What to produce
Where a line of the entries holds the string "поэтому", copy that line.

Records to use Start Marker

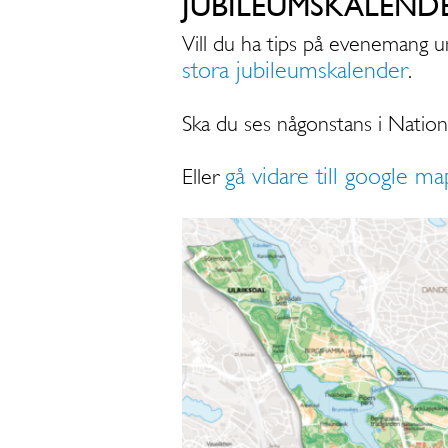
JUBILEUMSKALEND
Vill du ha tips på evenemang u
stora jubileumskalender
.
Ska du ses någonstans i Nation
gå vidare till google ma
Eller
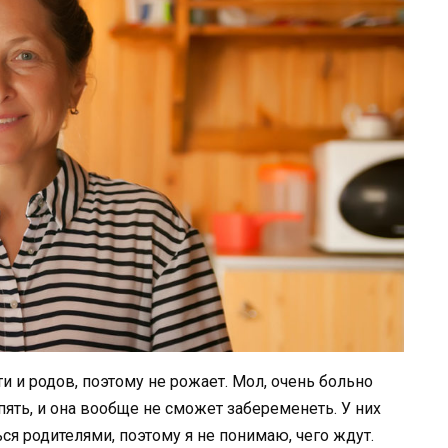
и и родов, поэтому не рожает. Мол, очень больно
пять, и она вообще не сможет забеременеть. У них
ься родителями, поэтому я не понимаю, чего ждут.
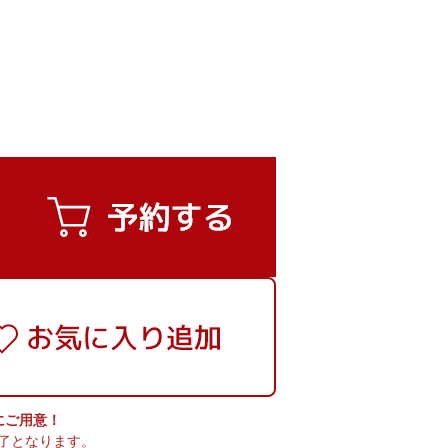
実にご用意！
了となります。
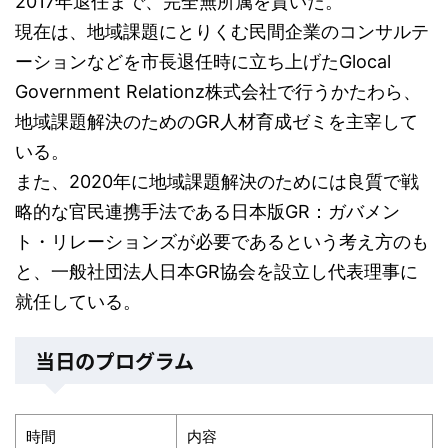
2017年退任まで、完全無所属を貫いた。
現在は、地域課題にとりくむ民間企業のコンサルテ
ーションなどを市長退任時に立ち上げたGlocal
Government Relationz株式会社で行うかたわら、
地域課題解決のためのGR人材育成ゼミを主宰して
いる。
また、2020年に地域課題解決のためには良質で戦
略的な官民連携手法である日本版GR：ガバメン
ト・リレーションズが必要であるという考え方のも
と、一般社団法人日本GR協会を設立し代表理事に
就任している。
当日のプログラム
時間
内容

Records to use End Marker

Exercise answer
и и родов, поэтому не рожает. Мол, очень больно
ься родителями, поэтому я не понимаю, чего ждут.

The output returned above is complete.